• [What is needed]:
Pull every line containing "Alihan" from the data.
= = = = =
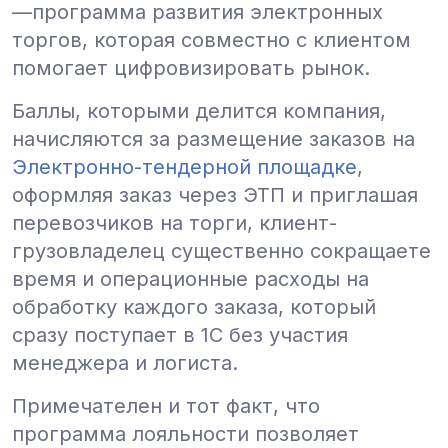
—программа развития электронных
торгов, которая совместно с клиентом
помогает цифровизировать рынок.
Баллы, которыми делится компания,
начисляются за размещение заказов на
Электронно-тендерной площадке
,
оформляя заказ через ЭТП и приглашая
перевозчиков на торги, клиент-
грузовладелец существенно сокращаете
время и операционные расходы на
обработку каждого заказа, который
сразу поступает в 1С без участия
менеджера и логиста.
Примечателен и тот факт, что
программа лояльности позволяет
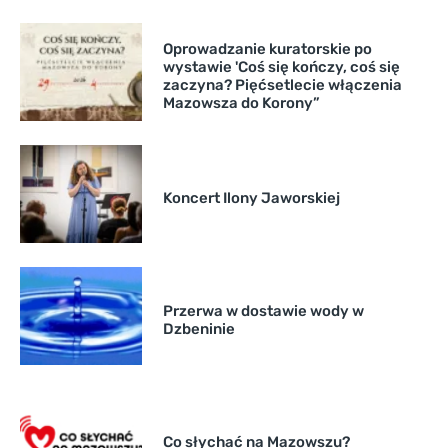
Oprowadzanie kuratorskie po
wystawie 'Coś się kończy, coś się
zaczyna? Pięćsetlecie włączenia
Mazowsza do Korony”
Koncert Ilony Jaworskiej
Przerwa w dostawie wody w
Dzbeninie
Co słychać na Mazowszu?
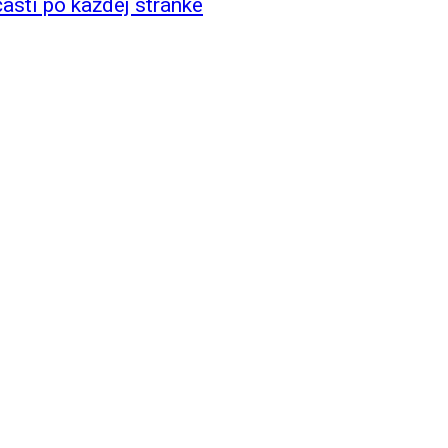
asti po každej stránke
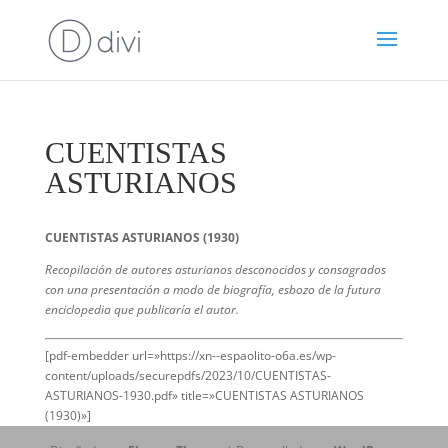
CUENTISTAS
ASTURIANOS
CUENTISTAS ASTURIANOS (1930)
Recopilación de autores asturianos desconocidos y consagrados
con una presentación a modo de biografía, esbozo de la futura
enciclopedia que publicaría el autor.
[pdf-embedder url=»https://xn--espaolito-o6a.es/wp-
content/uploads/securepdfs/2023/10/CUENTISTAS-
ASTURIANOS-1930.pdf» title=»CUENTISTAS ASTURIANOS
(1930)»]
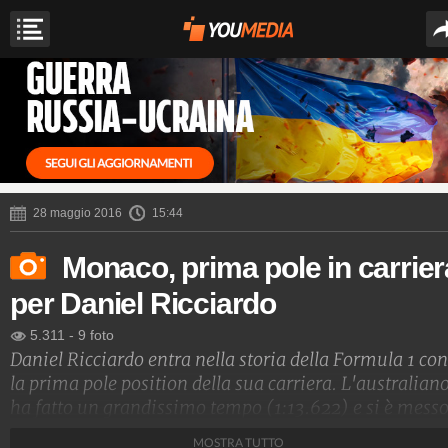
28 maggio 2016
15:44
Monaco, prima pole in carrier
per Daniel Ricciardo
5.311
-
9 foto
Daniel Ricciardo entra nella storia della Formula 1 con
la prima pole position della sua carriera. L'australian
ha fatto un grandissimo tempo (1:13.622) e si è mess
davanti alle due Mercedes che sembravano favorite.
MOSTRA TUTTO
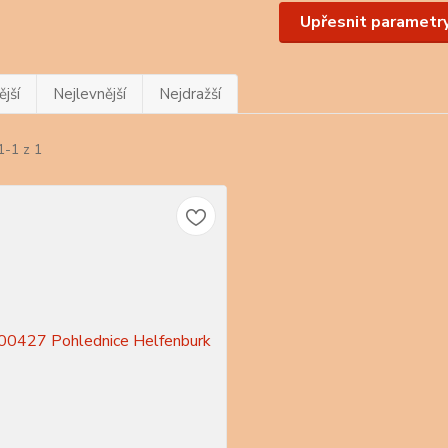
Upřesnit parametr
jší
Nejlevnější
Nejdražší
1-1 z 1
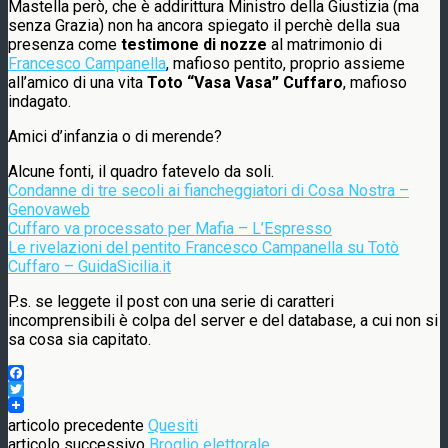
Mastella però, che è addirittura Ministro della Giustizia (ma
senza Grazia) non ha ancora spiegato il perchè della sua
presenza come
testimone di nozze
al matrimonio di
Francesco Campanella
, mafioso pentito, proprio assieme
all’amico di una vita
Toto “Vasa Vasa” Cuffaro
, mafioso
indagato.
Amici d’infanzia o di merende?
Alcune fonti, il quadro fatevelo da soli.
Condanne di tre secoli ai fiancheggiatori di Cosa Nostra –
Genovaweb
Cuffaro va processato per Mafia – L’Espresso
Le rivelazioni del pentito Francesco Campanella su Totò
Cuffaro – GuidaSicilia.it
P.s. se leggete il post con una serie di caratteri
incomprensibili è colpa del server e del database, a cui non si
sa cosa sia capitato.
Facebook
Twitter
articolo precedente
Quesiti
articolo successivo
Broglio elettorale.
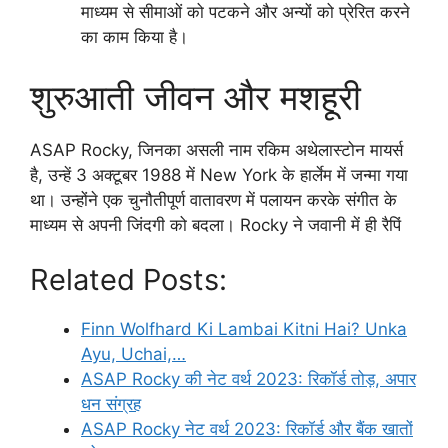
माध्यम से सीमाओं को पटकने और अन्यों को प्रेरित करने
का काम किया है।
शुरुआती जीवन और मशहूरी
ASAP Rocky, जिनका असली नाम रकिम अथेलास्टोन मायर्स
है, उन्हें 3 अक्टूबर 1988 में New York के हार्लेम में जन्मा गया
था। उन्होंने एक चुनौतीपूर्ण वातावरण में पलायन करके संगीत के
माध्यम से अपनी जिंदगी को बदला। Rocky ने जवानी में ही रैपिं
Related Posts:
Finn Wolfhard Ki Lambai Kitni Hai? Unka
Ayu, Uchai,…
ASAP Rocky की नेट वर्थ 2023: रिकॉर्ड तोड़, अपार
धन संग्रह
ASAP Rocky नेट वर्थ 2023: रिकॉर्ड और बैंक खातों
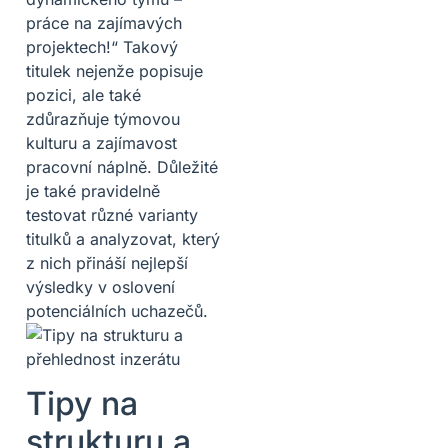
práce na zajímavých
projektech!“ Takový
titulek nejenže popisuje
pozici, ale také
zdůrazňuje týmovou
kulturu a zajímavost
pracovní náplně. Důležité
je také pravidelně
testovat různé varianty
titulků a analyzovat, který
z nich přináší nejlepší
výsledky v oslovení
potenciálních uchazečů.
Tipy na
strukturu a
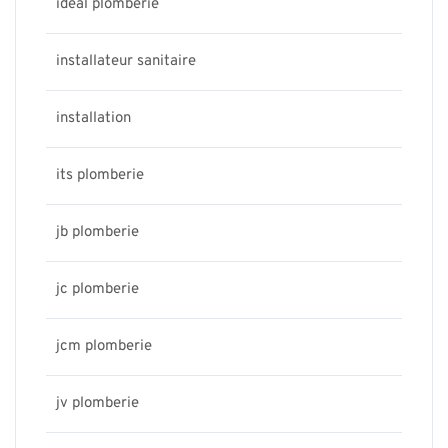
ideal plomberie
installateur sanitaire
installation
its plomberie
jb plomberie
jc plomberie
jcm plomberie
jv plomberie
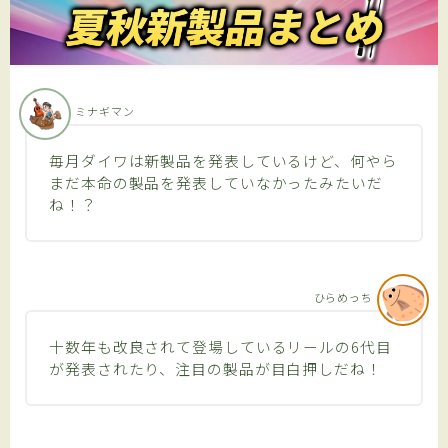
プライバシーポリシー
アフィリエイト情報開示
ミナギマン
ENGLISH SITE
毎月ダイワは新製品を発表しているけど、何やら
まだ本命の製品を発表していなかったみたいだ
ね！？
有料記事の決済完了ページ
利用規約／特定商取引法に基づく表記
ひらめっち
十数年も改良されて登場しているリールの6代目
が発表されたり、注目の製品が目白押しだね！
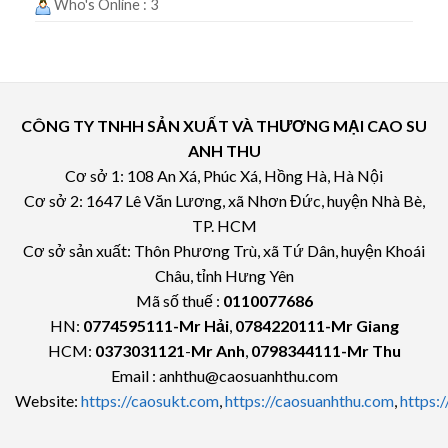
Who's Online : 3
CÔNG TY TNHH SẢN XUẤT VÀ THƯƠNG MẠI CAO SU
ANH THU
Cơ sở 1: 108 An Xá, Phúc Xá, Hồng Hà, Hà Nội
Cơ sở 2: 1647 Lê Văn Lương, xã Nhơn Đức, huyện Nhà Bè,
TP. HCM
Cơ sở sản xuất: Thôn Phương Trù, xã Tứ Dân, huyện Khoái
Châu, tỉnh Hưng Yên
Mã số thuế :
0110077686
HN:
0774595111
-Mr Hải
,
0784220111-Mr Giang
HCM:
0373031121
-
Mr Anh
,
0798344111-Mr Thu
Email : anhthu@caosuanhthu.com
Website:
https://caosukt.com
,
https://caosuanhthu.com
,
https:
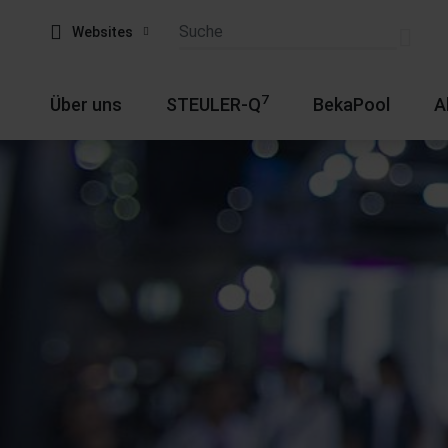
Websites
7
Über uns
STEULER-Q
BekaPool
A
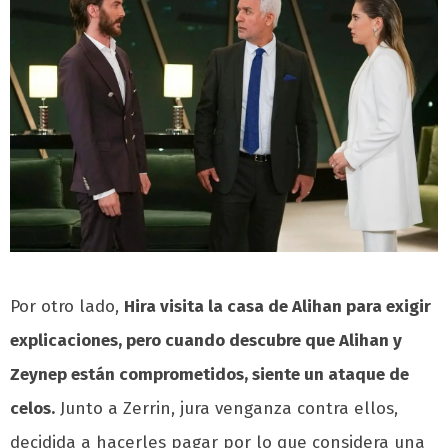
Por otro lado,
Hira visita la casa de Alihan para exigir
explicaciones, pero cuando descubre que Alihan y
Zeynep están comprometidos, siente un ataque de
celos.
Junto a Zerrin, jura venganza contra ellos,
decidida a hacerles pagar por lo que considera una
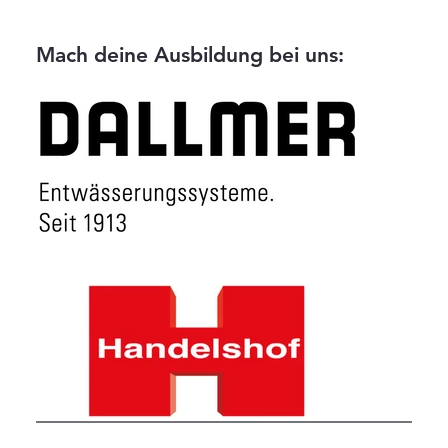
Mach deine Ausbildung bei uns:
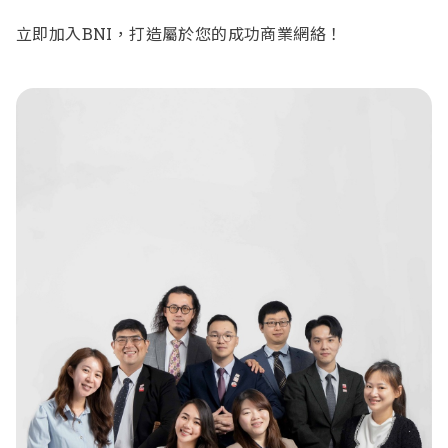
立即加入BNI，打造屬於您的成功商業網絡！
= = = = =
• [Written solution]:
Hira visita la casa de Alihan para exigir
explicaciones, pero cuando descubre que Alihan y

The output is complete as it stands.